#### [EXERCISE DESCRIPTION]
Every line of the data that includes "bills" should be copied out.

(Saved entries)
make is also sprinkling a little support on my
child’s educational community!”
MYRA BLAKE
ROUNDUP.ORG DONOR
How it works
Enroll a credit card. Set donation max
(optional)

==

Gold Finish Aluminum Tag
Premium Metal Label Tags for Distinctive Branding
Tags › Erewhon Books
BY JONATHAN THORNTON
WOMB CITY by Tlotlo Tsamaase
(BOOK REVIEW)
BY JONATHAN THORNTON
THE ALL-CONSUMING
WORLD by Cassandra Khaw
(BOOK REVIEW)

==

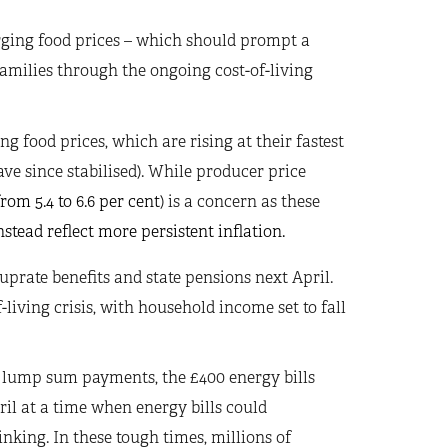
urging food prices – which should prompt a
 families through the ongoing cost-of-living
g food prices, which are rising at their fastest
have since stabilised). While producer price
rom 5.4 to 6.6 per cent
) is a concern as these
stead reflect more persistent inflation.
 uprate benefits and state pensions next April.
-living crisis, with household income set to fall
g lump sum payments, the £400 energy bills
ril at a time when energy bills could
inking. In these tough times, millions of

#### [ANSWER TO THIS PROBLEM]
g lump sum payments, the £400 energy bills
ril at a time when energy bills could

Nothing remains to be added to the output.